The launch of Dynamics 365 will also include a new marketplace called AppSource, consisting of SaaS apps from both Microsoft and partners. Microsoft said AppSource will launch with more than 200 SaaS apps. The apps include content packs and vertical industry apps from the likes of AFS, which offers a merchandising field sales, asset management and auditing tools for consumer packaged goods companies; AvePoint Citizen Services, supplier of an automated incident response solution and Veripark's marketing software.

Microsoft has timed the announcement just a week before its annual Worldwide Partner Conference, which will be held in Toronto this year, where it will surely seek to build its ecosystem to take on entrenched rivals.

The move is not trivial considering the Dynamics suite is based on a variety of disparate products Microsoft acquired from Great Plains Software and Navision in 2000 and 2002 respectively, as well as its own internally built components. Providing a common framework was something Microsoft talked up long ago before its apps were offered online.

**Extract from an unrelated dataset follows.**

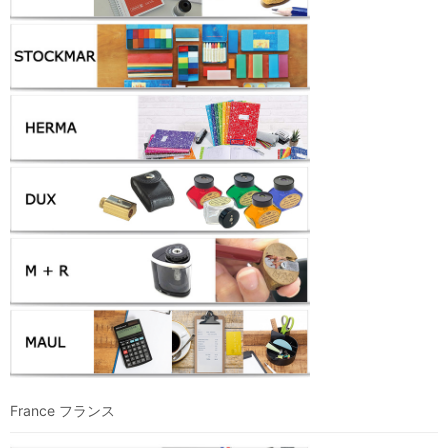
France フランス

It also sheds more light on Microsoft CEO Satya Nadella's plan to spend $26.2 billion to acquire LinkedIn, announced last month. First Microsoft is going to provide native integration between Office 365 and Dynamics. The idea is once LinkedIn is part of Microsoft, though the large professional social network will operate as a separate unit, the two companies envision brining their respective intelligent graphs together that would bring Office and Dynamics functionality into LinkedIn and vice versa.